James Rowe

Personal information
- Full name: James George Castell Rowe
- Born: 4 July 1979 (age 47) Farnborough, London, England
- Batting: Left-handed
- Relations: Charles Rowe (father)

Domestic team information
- 2001: Durham UCCE
- 2002: Kent Cricket Board

Career statistics
| Competition | First-class | List A |
| Matches | 3 | 1 |
| Runs scored | 128 | 30 |
| Batting average | 42.66 | 30.00 |
| 100s/50s | 0/1 | 0/0 |
| Top score | 74* | 30 |
| Catches/stumpings | 1/– | 0/– |
- Source: CricInfo, 13 November 2010

= James Rowe (cricketer) =

English cricketer

James George Castell Rowe (born 4 July 1979) is a former English cricketer who made three first-class cricket appearances for Durham University Centre of Cricketing Excellence in 2001. Rowe batted left-handed. He was born at Farnborough in south-east London and was educated at Tonbridge School in Kent.
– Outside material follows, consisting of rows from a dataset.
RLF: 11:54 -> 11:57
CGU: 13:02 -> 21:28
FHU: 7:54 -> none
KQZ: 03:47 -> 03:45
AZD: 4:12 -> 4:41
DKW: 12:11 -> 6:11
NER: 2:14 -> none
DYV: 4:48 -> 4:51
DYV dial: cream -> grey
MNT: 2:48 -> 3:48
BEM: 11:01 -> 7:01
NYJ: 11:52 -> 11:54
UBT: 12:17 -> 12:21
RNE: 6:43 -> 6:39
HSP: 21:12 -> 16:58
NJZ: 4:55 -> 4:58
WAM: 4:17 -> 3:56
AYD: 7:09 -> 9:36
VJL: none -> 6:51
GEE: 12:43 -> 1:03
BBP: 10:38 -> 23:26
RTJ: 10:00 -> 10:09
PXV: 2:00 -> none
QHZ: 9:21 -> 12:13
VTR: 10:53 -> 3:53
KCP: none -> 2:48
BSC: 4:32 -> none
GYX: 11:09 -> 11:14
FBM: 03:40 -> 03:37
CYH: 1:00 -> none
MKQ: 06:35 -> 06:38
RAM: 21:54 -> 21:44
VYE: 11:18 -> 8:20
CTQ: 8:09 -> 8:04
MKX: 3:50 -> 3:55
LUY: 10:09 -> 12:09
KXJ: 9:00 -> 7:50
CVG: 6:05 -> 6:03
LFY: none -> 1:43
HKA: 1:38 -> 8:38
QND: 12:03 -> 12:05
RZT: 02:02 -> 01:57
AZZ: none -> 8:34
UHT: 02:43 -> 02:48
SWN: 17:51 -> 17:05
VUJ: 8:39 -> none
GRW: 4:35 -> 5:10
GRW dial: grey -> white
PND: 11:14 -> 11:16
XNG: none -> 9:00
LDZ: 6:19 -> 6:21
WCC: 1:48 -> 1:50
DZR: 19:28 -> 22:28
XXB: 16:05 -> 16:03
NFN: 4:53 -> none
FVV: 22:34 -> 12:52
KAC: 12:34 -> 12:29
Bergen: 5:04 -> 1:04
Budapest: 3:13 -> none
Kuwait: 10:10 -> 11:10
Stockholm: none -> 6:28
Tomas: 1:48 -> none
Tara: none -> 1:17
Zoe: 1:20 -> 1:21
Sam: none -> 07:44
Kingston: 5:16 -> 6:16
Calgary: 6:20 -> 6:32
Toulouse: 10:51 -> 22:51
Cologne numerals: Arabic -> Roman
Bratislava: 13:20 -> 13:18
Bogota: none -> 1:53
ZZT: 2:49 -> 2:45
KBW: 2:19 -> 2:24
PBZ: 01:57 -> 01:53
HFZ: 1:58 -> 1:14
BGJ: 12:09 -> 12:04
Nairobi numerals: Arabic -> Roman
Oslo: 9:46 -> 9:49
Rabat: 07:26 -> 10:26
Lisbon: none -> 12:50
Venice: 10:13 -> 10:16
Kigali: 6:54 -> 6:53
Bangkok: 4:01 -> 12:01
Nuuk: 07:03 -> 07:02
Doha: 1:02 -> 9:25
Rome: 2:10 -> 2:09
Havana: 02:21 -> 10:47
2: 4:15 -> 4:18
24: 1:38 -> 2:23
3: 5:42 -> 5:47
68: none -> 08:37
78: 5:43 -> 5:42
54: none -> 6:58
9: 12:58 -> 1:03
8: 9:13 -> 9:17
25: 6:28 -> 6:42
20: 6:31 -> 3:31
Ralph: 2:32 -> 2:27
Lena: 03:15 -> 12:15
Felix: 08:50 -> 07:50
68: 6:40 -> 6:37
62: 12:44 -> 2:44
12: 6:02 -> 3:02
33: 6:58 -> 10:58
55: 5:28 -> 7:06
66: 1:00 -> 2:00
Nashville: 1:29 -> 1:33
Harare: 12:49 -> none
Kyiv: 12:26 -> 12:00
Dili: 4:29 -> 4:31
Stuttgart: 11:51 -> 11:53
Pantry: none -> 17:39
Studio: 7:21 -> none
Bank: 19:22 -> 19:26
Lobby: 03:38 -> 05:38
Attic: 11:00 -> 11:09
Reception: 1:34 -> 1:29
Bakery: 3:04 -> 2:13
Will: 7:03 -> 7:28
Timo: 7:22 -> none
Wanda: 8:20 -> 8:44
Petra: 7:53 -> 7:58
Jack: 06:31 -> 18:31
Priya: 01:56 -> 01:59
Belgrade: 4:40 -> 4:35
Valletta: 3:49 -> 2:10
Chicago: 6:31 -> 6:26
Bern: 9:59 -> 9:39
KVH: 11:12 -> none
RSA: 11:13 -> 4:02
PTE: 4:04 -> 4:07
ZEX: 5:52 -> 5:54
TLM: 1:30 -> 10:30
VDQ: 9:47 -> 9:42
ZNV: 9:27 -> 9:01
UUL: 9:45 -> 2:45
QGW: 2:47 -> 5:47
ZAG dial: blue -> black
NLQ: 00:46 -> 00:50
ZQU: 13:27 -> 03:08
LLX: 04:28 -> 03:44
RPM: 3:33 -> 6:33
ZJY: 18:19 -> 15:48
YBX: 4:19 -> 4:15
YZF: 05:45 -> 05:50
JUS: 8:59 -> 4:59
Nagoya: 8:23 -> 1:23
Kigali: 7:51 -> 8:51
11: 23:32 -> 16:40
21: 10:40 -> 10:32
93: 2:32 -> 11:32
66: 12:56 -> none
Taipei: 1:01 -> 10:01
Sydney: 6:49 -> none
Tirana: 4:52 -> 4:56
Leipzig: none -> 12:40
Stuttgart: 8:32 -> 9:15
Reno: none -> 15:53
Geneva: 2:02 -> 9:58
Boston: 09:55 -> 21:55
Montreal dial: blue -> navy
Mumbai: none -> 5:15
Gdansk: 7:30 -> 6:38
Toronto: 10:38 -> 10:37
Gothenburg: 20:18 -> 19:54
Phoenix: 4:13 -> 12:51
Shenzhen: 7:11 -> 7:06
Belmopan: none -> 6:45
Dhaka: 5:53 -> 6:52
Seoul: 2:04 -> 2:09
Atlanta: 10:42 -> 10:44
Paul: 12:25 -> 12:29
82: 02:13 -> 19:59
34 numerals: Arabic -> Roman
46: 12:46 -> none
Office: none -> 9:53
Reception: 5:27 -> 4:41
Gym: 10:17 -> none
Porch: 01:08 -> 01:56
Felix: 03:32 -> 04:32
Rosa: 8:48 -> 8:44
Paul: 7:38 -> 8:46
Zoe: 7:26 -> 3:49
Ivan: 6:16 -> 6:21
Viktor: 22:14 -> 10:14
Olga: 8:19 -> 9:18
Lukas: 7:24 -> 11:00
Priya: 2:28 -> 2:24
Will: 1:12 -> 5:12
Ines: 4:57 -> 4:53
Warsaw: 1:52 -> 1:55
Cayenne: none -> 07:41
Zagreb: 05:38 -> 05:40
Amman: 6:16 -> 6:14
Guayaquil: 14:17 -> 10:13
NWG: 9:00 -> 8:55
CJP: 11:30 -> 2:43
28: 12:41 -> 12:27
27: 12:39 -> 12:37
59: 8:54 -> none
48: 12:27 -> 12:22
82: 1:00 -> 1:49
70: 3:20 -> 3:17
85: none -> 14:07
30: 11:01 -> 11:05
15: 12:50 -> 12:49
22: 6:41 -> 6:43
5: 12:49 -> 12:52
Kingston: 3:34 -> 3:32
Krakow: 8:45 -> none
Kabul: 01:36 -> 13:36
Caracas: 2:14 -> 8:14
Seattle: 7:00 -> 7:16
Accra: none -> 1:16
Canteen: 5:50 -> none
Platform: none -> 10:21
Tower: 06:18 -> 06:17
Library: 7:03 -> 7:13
After playing some Second XI cricket for Essex County Cricket Club in 2000, Rowe made his first-class debut for Durham UCCE against Durham County Cricket Club in April 2001. During the 2001 season, he represented the university in two further first-class matches against Lancashire and Worcestershire as well as playing for Kent County Cricket Club's Second XI. He scored 128 runs at a batting average of 42.66, with highest score of 74 not out, his only first-class half century.

Rowe graduated from Durham University (Hatfield College) in 2001.

The following season he represented the Kent Cricket Board in a single List A match against Hampshire County Cricket Club in the 2002 Cheltenham & Gloucester Trophy, scoring 30 runs.

==Family==
His father, Charles Rowe played first-class cricket for Kent County Cricket Club and Glamorgan County Cricket Club between 1974 and 1984.